Judge Constance Baker Motley, 84, the first African American woman appointed to the federal judiciary and the only woman on the NAACP legal team that won the epochal school desegregation decision Brown v. Board of Education, died Sept. 21 of congestive heart failure at New York University Downtown Hospital. At the time of her death, she was senior judge for the U.S. District Court for the Southern District of New York.

Long before she ascended to the federal bench, she was a key figure in many of the major legal battles of the civil rights era. She represented Martin Luther King Jr., Ralph Abernathy and other civil rights leaders when they were locked up in fetid Southern jail cells. She stayed in Medgar Evers's home not long before an assassin killed him in his front yard, and she was on the podium at the Lincoln Memorial in 1963 when King delivered his "I Have a Dream" speech.

As a young lawyer with the NAACP Legal Defense and Education Fund, she helped Thurgood Marshall, then chief counsel of the fund, write the legal brief for the Brown case and then listened as he delivered his argument before the Supreme Court.
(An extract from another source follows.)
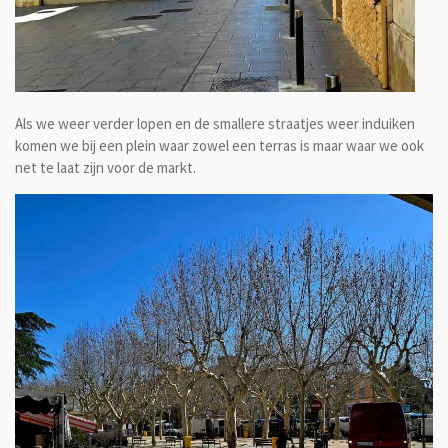
Als we weer verder lopen en de smallere straatjes weer induiken
komen we bij een plein waar zowel een terras is maar waar we ook
net te laat zijn voor de markt.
She and her colleagues did not anticipate the unanimous decision, she recalled. "We thought we might come out with five to four, but when it was unanimous, we were flabbergasted," she said in a 2003 interview with an American Bar Association magazine. "In fact, we thought we might even lose. . . . [Chief Justice] Earl Warren did that. He understood, having been a politician, that you had to have unanimity, because if you had a divided court, the Southerners would still be at it. . . . What we did not anticipate was the massive resistance to Brown in the South."
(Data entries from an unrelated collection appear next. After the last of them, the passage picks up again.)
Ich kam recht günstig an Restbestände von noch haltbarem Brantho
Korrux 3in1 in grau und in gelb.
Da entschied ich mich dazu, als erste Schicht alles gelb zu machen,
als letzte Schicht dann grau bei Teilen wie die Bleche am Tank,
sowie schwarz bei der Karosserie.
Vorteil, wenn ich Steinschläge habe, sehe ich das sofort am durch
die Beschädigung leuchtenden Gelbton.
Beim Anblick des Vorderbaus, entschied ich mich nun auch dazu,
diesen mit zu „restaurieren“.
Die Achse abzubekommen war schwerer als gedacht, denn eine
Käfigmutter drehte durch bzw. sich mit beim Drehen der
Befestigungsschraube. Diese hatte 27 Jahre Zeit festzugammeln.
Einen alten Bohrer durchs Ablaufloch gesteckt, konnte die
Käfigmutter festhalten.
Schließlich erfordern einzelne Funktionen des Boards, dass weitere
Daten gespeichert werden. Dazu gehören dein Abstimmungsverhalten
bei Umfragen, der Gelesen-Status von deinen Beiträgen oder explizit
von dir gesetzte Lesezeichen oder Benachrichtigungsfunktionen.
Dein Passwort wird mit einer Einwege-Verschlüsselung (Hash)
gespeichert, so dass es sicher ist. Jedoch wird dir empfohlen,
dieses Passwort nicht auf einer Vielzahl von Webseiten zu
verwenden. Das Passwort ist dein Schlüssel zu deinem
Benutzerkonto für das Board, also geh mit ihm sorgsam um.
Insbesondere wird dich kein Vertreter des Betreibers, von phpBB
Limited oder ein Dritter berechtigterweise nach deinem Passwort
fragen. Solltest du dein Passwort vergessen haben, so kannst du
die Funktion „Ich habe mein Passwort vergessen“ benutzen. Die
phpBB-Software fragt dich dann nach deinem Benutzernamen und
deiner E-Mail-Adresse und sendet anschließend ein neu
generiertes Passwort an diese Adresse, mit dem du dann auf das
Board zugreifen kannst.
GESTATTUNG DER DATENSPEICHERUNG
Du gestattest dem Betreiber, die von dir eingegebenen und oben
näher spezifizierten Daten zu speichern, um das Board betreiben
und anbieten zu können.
After the 1954 ruling, she threw herself into what she called "the second civil war." Writing hundreds of court papers and legal briefs to enforce Brown, she argued 10 school desegregation cases before the U.S. Supreme Court, winning nine of them.
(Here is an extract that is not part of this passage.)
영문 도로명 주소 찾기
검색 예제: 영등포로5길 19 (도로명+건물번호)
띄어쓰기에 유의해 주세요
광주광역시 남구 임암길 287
In 1956, she represented Autherine Lucy, the daughter of a black tenant farmer who had applied to graduate school at the University of Alabama.

In 1961, she represented Charlayne Hunter (now Hunter-Gault) and Hamilton Holmes in their effort to enter the University of Georgia.

In 1962, she represented James H. Meredith in his arduous but ultimately successful battle to gain admission to the University of Mississippi. Marshall gave her the case, she said, because she was a woman. "Thurgood's theory was, in the South, they don't bother black women because they all have mammies," she once said.

Meredith was admitted after 16 months of legal wrangling, numerous court hearings and tortuous legal resistance on the part of Mississippi officials, including Gov. Ross Barnett, who eventually was held in contempt of court.

"She was indomitable," said Jack Greenberg, who succeeded Marshall as director-counsel of the NAACP Legal and Education Fund and is now a professor at Columbia University School of Law. "She would take on a project like opening up the University of Mississippi and just keep coming back again and again and again. She was like Grant at Vicksburg. She just dug in there and stayed there until they rolled over."

In 1963, she represented more than 1,000 black children in Birmingham who had been suspended from school for participating in civil rights demonstrations. The same year, she led the NAACP's successful effort to prevent Gov. George C. Wallace from blocking school desegregation in four Alabama counties.

Both in the courtroom and on the bench, she impressed those who knew her with what Greenberg called her presence. "That Motley woman," as her Southern antagonists often referred to her, was tall and always elegantly dressed. Always well prepared, deeply versed in the intricacies of the law, she was soft-spoken and reserved, Greenberg recalled, but formidable.